[Opening Provided records section]

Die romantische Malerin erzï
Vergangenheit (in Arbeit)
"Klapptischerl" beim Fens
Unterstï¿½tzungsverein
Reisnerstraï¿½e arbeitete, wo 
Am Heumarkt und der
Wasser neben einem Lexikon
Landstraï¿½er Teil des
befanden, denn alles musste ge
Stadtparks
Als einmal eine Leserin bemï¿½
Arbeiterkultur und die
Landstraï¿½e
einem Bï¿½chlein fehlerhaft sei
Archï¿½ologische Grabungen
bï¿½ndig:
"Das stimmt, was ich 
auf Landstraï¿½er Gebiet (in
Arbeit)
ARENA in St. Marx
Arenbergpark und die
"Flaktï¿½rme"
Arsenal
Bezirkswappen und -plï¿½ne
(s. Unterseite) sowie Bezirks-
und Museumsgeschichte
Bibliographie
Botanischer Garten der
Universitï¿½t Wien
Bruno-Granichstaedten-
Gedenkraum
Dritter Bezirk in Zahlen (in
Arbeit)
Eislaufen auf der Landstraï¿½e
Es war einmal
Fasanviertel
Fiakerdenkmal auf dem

[Closing Provided records section]
[Opening Provided records section]

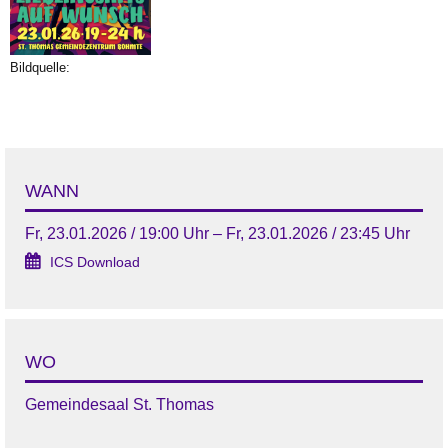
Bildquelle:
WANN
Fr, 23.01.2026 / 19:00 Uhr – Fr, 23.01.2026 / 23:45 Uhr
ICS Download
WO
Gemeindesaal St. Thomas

[Closing Provided records section]
[Opening Provided records section]

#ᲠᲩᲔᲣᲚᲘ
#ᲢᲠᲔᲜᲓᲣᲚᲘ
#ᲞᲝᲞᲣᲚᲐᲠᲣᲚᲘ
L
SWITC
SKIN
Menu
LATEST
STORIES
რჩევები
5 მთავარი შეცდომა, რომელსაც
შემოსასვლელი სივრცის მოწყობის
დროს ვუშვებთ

[Closing Provided records section]

In the listing above, locate the line containing "Die romantische Malerin erzï" and the line containing "Fiakerdenkmal auf dem". Extract those two lines and every line between them, exactly as written, and only those.

[Reply to the exercise]:
Die romantische Malerin erzï
Vergangenheit (in Arbeit)
"Klapptischerl" beim Fens
Unterstï¿½tzungsverein
Reisnerstraï¿½e arbeitete, wo 
Am Heumarkt und der
Wasser neben einem Lexikon
Landstraï¿½er Teil des
befanden, denn alles musste ge
Stadtparks
Als einmal eine Leserin bemï¿½
Arbeiterkultur und die
Landstraï¿½e
einem Bï¿½chlein fehlerhaft sei
Archï¿½ologische Grabungen
bï¿½ndig:
"Das stimmt, was ich 
auf Landstraï¿½er Gebiet (in
Arbeit)
ARENA in St. Marx
Arenbergpark und die
"Flaktï¿½rme"
Arsenal
Bezirkswappen und -plï¿½ne
(s. Unterseite) sowie Bezirks-
und Museumsgeschichte
Bibliographie
Botanischer Garten der
Universitï¿½t Wien
Bruno-Granichstaedten-
Gedenkraum
Dritter Bezirk in Zahlen (in
Arbeit)
Eislaufen auf der Landstraï¿½e
Es war einmal
Fasanviertel
Fiakerdenkmal auf dem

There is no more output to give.